The voter-approved policy on short-term rentals in Telluride directed half of license revenue from an annual fee of $330 plus $44 per bedroom to the town’s housing fund. So far this year those license revenues raised $168,724 and a 2.5% excise tax raised $1.3 million in 2022 for the town’s affordable housing fund. By comparison, a voter approved 9% tax on more than four times the number of short-term rentals in Steamboat Springs generated more than $1.3 million a month in the first three months of a year.

Telluride Councilman Dan Enright remained unwavering in his support for a cap on short-term rentals. He noted that Telluride – like most Colorado mountain towns – is collecting more tax revenue than ever before. He said it was “unconscionable” to remove the cap, which he said would increase housing pressure on the town’s businesses, local government, hospital and law enforcement.

“I don’t think money is the answer to everything,” Enright said. “As a person who is still struggling to make it in this town it feels harder than ever to actually be established.
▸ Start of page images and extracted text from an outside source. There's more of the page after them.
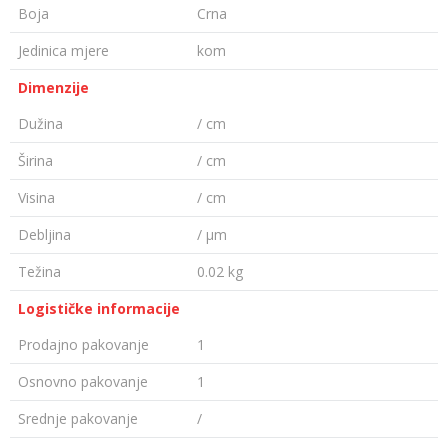
Boja
Crna
Jedinica mjere
kom
Dimenzije
Dužina
/ cm
Širina
/ cm
Visina
/ cm
Debljina
/ µm
Težina
0.02 kg
Logističke informacije
Prodajno pakovanje
1
Osnovno pakovanje
1
Srednje pakovanje
/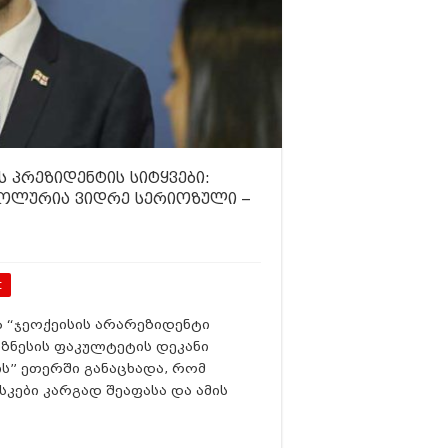
 პრეზიდენტის სიტყვები:
ბოლურია ვიდრე სერიოზული –
t
 “
ჯეოქეისის
არარეზიდენტი
ბიზნესის ფაკულტეტის დეკანი
ს” ეთერში განაცხადა, რომ
კები კარგად შეაფასა და ამის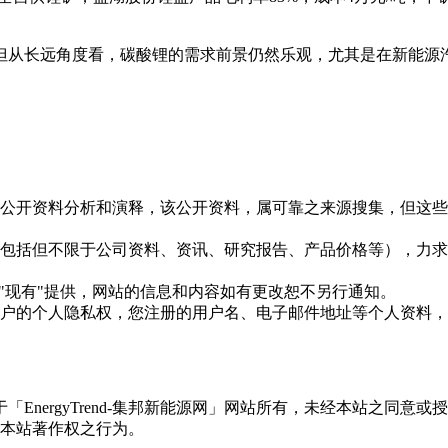
但从长远角度看，碳酸锂的需求前景仍然乐观，尤其是在新能源
信息是根据公开资料分析和演释，该公开资料，属可靠之来源搜集，
现的信息（包括但不限于公司资料、资讯、研究报告、产品价格等）
现况"及"现有"提供，网站的信息和内容如有更改恕不另行通知。
所有使用用户的个人隐私权，您注册的用户名、电子邮件地址等个人
权属于「EnergyTrend-集邦新能源网」网站所有，未经本站
本站著作权之行为。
And I’m a town councilperson and I feel further away than ever than making this place my permanent home.”

Telluride resident Greg Craig has spent two years analyzing his town’s short-term rental industry and tourism economy. Earlier this month he sent each member of the council a copy of his in-depth, 134-page report. With vacation homes accounting for almost 90% of the overnight lodging base in Telluride and the annual lodging occupancy averaging around 40% a year, Craig counted 19 days a year where occupancy climbed to 74% or higher. Only on those 19 days a year would a cap on short-term rentals have any impact, said Craig, who has had a vacation rental license in Telluride for the past decade.
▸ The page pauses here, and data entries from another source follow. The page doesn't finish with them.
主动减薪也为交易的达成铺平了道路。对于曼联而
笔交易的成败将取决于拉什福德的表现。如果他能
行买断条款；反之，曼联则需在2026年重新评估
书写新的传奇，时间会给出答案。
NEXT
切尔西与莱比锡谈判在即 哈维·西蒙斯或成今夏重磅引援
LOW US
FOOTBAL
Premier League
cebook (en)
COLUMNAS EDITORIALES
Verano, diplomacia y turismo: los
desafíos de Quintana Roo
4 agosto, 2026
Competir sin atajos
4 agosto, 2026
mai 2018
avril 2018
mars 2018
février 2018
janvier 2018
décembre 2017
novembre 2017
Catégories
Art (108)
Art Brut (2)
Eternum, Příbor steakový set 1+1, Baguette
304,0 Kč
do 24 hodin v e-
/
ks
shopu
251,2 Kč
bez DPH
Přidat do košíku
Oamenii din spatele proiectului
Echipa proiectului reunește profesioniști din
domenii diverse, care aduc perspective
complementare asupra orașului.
“STRs are not eating Telluride or affordable housing,” said Craig, whose study suggests a strict cap on vacation rentals could be contributing to a decline in Telluride visitation and tax revenue this year, while nearby Mountain Village – one of very few Colorado resort communities that has not imposed any new restrictions, caps or taxes on short-term rentals and, it should be noted, allows second-homeowners to vote – is seeing robust growth.